Your assignment
Take the data below and write it out exactly, except for the pictures.

(Beginning of Exercise materials)

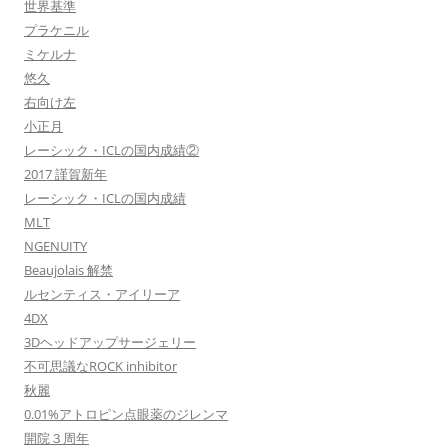
世界基準
プラケニル
ミケルナ
悠久
右向け左
小正月
レーシック・ICLの国内成績②
2017 謹賀新年
レーシック・ICLの国内成績
MLT
NGENUITY
Beaujolais 解禁
ルセンティス・アイリーア
4DX
3Dヘッドアップサージェリー
不可思議なROCK inhibitor
秋麗
0.01%アトロピン点眼薬のジレンマ
開院３周年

(End of Exercise materials)

Output below
世界基準
プラケニル
ミケルナ
悠久
右向け左
小正月
レーシック・ICLの国内成績②
2017 謹賀新年
レーシック・ICLの国内成績
MLT
NGENUITY
Beaujolais 解禁
ルセンティス・アイリーア
4DX
3Dヘッドアップサージェリー
不可思議なROCK inhibitor
秋麗
0.01%アトロピン点眼薬のジレンマ
開院３周年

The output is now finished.